The MIANALYZE Procedure

Combining Inferences from Imputed Data Sets

With m imputations, m different sets of the point and variance estimates for a parameter Q can be computed. Suppose that $\hat{Q_ i}$ and $\hat{W_ i}$ are the point and variance estimates, respectively, from the ith imputed data set, i = 1, 2, …, m. Then the combined point estimate for Q from multiple imputation is the average of the m complete-data estimates:

\[  {\overline Q} = \frac{1}{m} \sum _{i=1}^{m} \hat{Q_ i}  \]

Suppose that ${\overline W}$ is the within-imputation variance, which is the average of the m complete-data estimates:

\[  {\overline W} = \frac{1}{m} \sum _{i=1}^{m} \hat{W_ i}  \]

And suppose that B is the between-imputation variance:

\[  B = \frac{1}{m-1} \sum _{i=1}^{m} (\hat{Q_ i}-{\overline Q})^2  \]

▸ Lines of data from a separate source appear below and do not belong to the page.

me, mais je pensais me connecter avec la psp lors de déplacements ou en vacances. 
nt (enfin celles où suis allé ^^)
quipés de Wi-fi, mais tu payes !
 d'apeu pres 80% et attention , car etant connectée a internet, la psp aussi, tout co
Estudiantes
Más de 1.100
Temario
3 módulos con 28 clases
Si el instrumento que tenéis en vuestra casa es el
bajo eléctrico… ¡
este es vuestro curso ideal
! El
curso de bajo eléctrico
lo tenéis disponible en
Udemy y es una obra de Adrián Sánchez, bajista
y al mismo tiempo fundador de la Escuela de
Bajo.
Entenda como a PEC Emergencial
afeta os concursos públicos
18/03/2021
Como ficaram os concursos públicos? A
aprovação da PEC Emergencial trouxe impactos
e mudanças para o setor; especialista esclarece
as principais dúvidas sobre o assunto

Then the variance estimate associated with ${\overline Q}$ is the total variance (Rubin, 1987)

\[  T = {\overline W} + (1+\frac{1}{m}) B  \]

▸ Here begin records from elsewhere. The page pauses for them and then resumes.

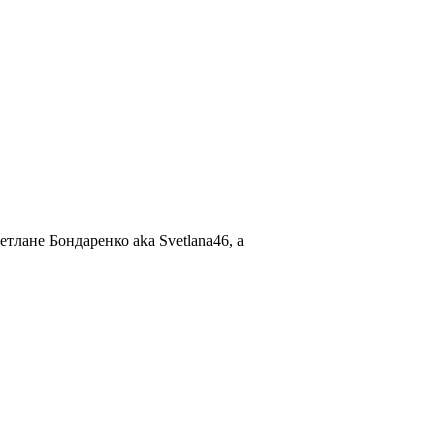
лане Бондаренко aka Svetlana46, а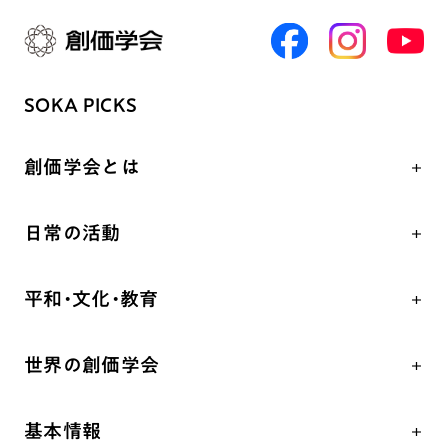
SOKA PICKS
創価学会とは
人間革命
日常の活動
自他共の幸福
学会永遠の五指針
祈り
平和・文化・教育
朝晩の祈り（勤行・唱題）
御本尊
「平和の文化」を構築
座談会
聖典
世界の創価学会
核兵器の廃絶、軍縮に向け連帯を拡大
仏法を学ぶ
日蓮大聖人の仏法（教学入門）
各国WEBSITE
「人権文化」「ジェンダー平等」を促進
仏法を語る
釈尊～法華経
基本情報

The statistic $(Q-{\overline Q}) T^{-(1/2)}$ is approximately distributed as t with $v_{m}$ degrees of freedom (Rubin, 1987), where

\[  v_{m} = (m-1) {\left[ 1 + \frac{{\overline W}}{(1+m^{-1})B} \right]}^2  \]

The degrees of freedom $v_{m}$ depend on m and the ratio

\[  r = \frac{(1+m^{-1})B}{\overline W}  \]

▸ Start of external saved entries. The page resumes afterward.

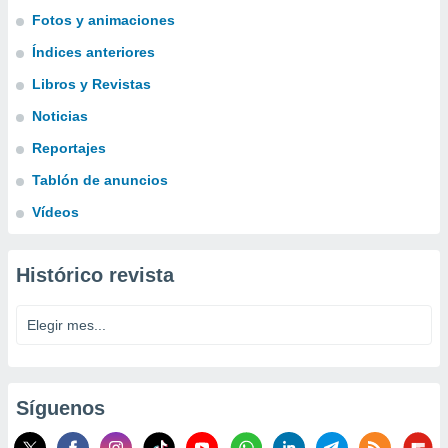
Fotos y animaciones
Índices anteriores
Libros y Revistas
Noticias
Reportajes
Tablón de anuncios
Vídeos
Histórico revista
Síguenos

The ratio r is called the relative increase in variance due to nonresponse (Rubin, 1987). When there is no missing information about Q, the values of r and B are both zero. With a large value of m or a small value of r, the degrees of freedom $v_{m}$ will be large and the distribution of $(Q-{\overline Q}) T^{-(1/2)}$ will be approximately normal.

Another useful statistic is the fraction of missing information about Q:

\[  \hat{\lambda } = \frac{r+2/(v_{m}+3)}{r+1}  \]

Both statistics r and $\lambda $ are helpful diagnostics for assessing how the missing data contribute to the uncertainty about Q.

When the complete-data degrees of freedom $v_{0}$ are small, and there is only a modest proportion of missing data, the computed degrees of freedom, $v_{m}$, can be much larger than $v_{0}$, which is inappropriate. For example, with m = 5 and r = 10%, the computed degrees of freedom $v_{m}=484$, which is inappropriate for data sets with complete-data degrees of freedom less than 484.

Barnard and Rubin (1999) recommend the use of adjusted degrees of freedom

\[  v_{m}^{*} = \,  \left[ \frac{1}{v_{m}} + \frac{1}{\hat{v}_{\mathit{obs}}} \right] ^{-1}  \]

where   $\hat{v}_{\mathit{obs}} = (1 - \gamma ) \,  v_{0} (v_{0}+1) / (v_{0}+3)$   and   $\gamma = (1+m^{-1}) B / T$.

If you specify the complete-data degrees of freedom $v_{0}$ with the EDF= option, the MIANALYZE procedure uses the adjusted degrees of freedom, $v_{m}^{*}$, for inference. Otherwise, the degrees of freedom $v_{m}$ are used.